_TASK DIRECTIONS_.
The data below is to be transcribed word for word; pictures are to be excluded.

(Data items)
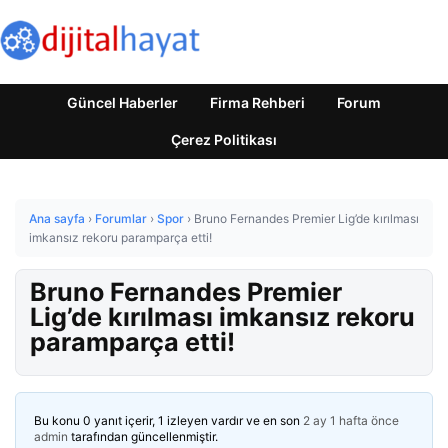
Güncel Haberler
Firma Rehberi
Forum
Çerez Politikası
Ana sayfa
›
Forumlar
›
Spor
›
Bruno Fernandes Premier Lig’de kırılması
imkansız rekoru paramparça etti!
Bruno Fernandes Premier
Lig’de kırılması imkansız rekoru
paramparça etti!
Bu konu 0 yanıt içerir, 1 izleyen vardır ve en son
2 ay 1 hafta önce
admin
tarafından güncellenmiştir.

_WRITTEN RESPONSE_.
Güncel Haberler
Firma Rehberi
Forum
Çerez Politikası
Ana sayfa
›
Forumlar
›
Spor
›
Bruno Fernandes Premier Lig’de kırılması
imkansız rekoru paramparça etti!
Bruno Fernandes Premier
Lig’de kırılması imkansız rekoru
paramparça etti!
Bu konu 0 yanıt içerir, 1 izleyen vardır ve en son
2 ay 1 hafta önce
admin
tarafından güncellenmiştir.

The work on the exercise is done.